Transcribe the listing below word for word but skip its images.

DATA SECTION —
┌──
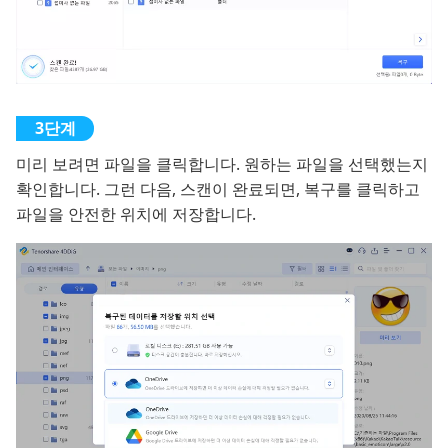
미리 보려면 파일을 클릭합니다. 원하는 파일을 선택했는지
확인합니다. 그런 다음, 스캔이 완료되면, 복구를 클릭하고
파일을 안전한 위치에 저장합니다.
└──
FINISHED EXERCISE —
미리 보려면 파일을 클릭합니다. 원하는 파일을 선택했는지
확인합니다. 그런 다음, 스캔이 완료되면, 복구를 클릭하고
파일을 안전한 위치에 저장합니다.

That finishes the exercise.